Question

Earth's neighboring galaxy, the Andromeda Galaxy, is a distance of 2.54×107 light-years from Earth. If the lifetime of a human is taken to be 90.0 years, a spaceship would need to achieve some minimum speed vmin to deliver a living human being to this galaxy. How close to the speed of light would this minimum speed be?

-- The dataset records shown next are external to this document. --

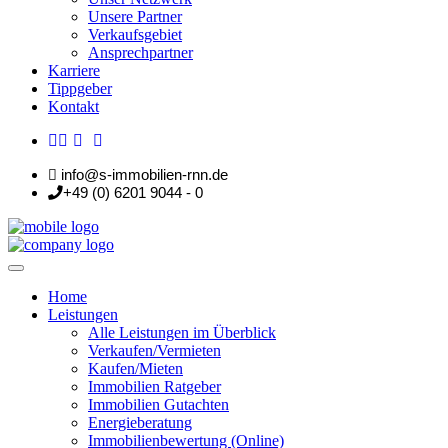
Unsere Partner
Verkaufsgebiet
Ansprechpartner
Karriere
Tippgeber
Kontakt
info@s-immobilien-rnn.de
+49 (0) 6201 9044 - 0
Home
Leistungen
Alle Leistungen im Überblick
Verkaufen/Vermieten
Kaufen/Mieten
Immobilien Ratgeber
Immobilien Gutachten
Energieberatung
Immobilienbewertung (Online)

Express your answer as the difference between vmin and the speed of light c.

Answer 1

Answer:

$0.0018833\ \text{m/s}$

Explanation:

$d$ = Distance of Andromeda Galaxy from Earth = $2.54\times 10^7\ \text{ly}$

$t$ = Time taken = $90\ \text{years}$

$c$ = Speed of light = $3\times 10^8\ \text{m/s}$

We have the relation

$t=t_o\sqrt{1-\dfrac{v^2}{c^2}}\\\Rightarrow 90=2.54\times 10^7\sqrt{1-\dfrac{v^2}{c^2}}\\\Rightarrow \dfrac{90^2}{(2.54\times 10^7)^2}=1-\dfrac{v^2}{c^2}\\\Rightarrow 1-\dfrac{90^2}{(2.54\times 10^7)^2}=\dfrac{v^2}{c^2}\\\Rightarrow v=c\sqrt{1-\dfrac{90^2}{(2.54\times 10^7)^2}}$

$c-v=c(1-\sqrt{1-\dfrac{90^2}{(2.54\times 10^7)^2}})\\\Rightarrow c-v=3\times 10^8(1-\sqrt{1-\dfrac{90^2}{(2.54\times 10^7)^2}})\\\Rightarrow c-v=0.0018833\ \text{m/s}$

The required answer is $0.0018833\ \text{m/s}$.